You know, your version of itoa is really bad. There is no limit on the array "s" given to the function, so no way to limit the number of writes into the array. Beyond what kzinti pointed out, writing to memory twice is just fundamentally bad. And you are giving a variable base to the function, but then end up not using it in two places. Using abs() in the loop is also unnecessary, you can factor that out.

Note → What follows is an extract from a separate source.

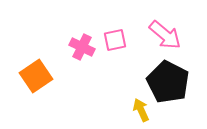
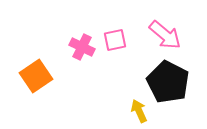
yellow arrow: moved 2 px left, 1 px down
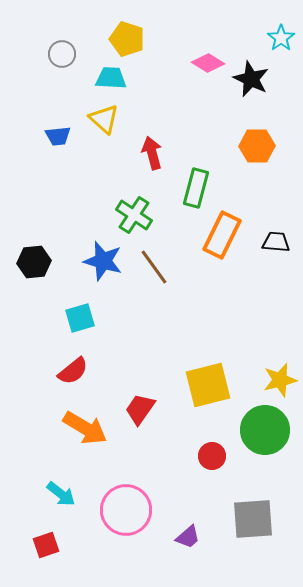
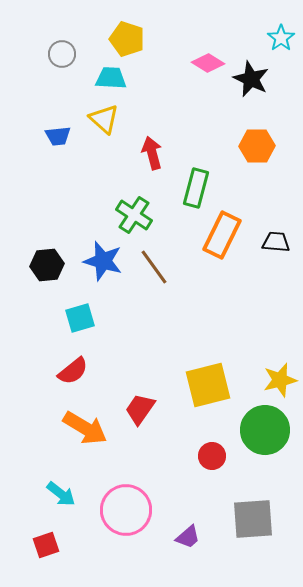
black hexagon: moved 13 px right, 3 px down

Indeed writing a version that works under all circumstances is an interesting challenge. You can't necessarily turn a negative number positive, but you can always do it the other way around. That does mean working with negative numbers. The C standard allows two ways integer division can work with negative numbers (essentially, rounding the quotient towards zero or towards negative infinity), but in practice I have only ever seen the former. So I would likely do it like this:
Code: Select all
#if -5 % 3 != -2
#error "Your compiler is not using symmetric modulo. Adjust this code."
#endif
#include <stddef.h>
#include <assert.h>
int itoa(int a, int base, char *s, size_t len)
{
int sgn = 0;
if (a >= 0) a = -a;
else sgn = 1;
assert(base - 2u < 34u);
size_t num_dig = 0;
int x = a;
do {
num_dig++;
x /= base;
} while (x);
if (sgn) num_dig++;
if (num_dig >= len) return -1;
s[num_dig--] = 0;
do {
s[num_dig] = '0' - a % base;
if (s[num_dig] > '9') s[num_dig] += 'a' - '9' + 1;
num_dig--;
a /= base;
} while (a);
if (sgn) *s = '-';
return 0;
}
Yes, the code assumes an ASCII machine. It also assumes symmetric modulo. Adjusting for mathematical modulo is not easy. In that case, repeated division would raise the number to -1 rather than 0, and the modulo would return the exact opposite digit, except if it returns zero. Thankfully that case is rare.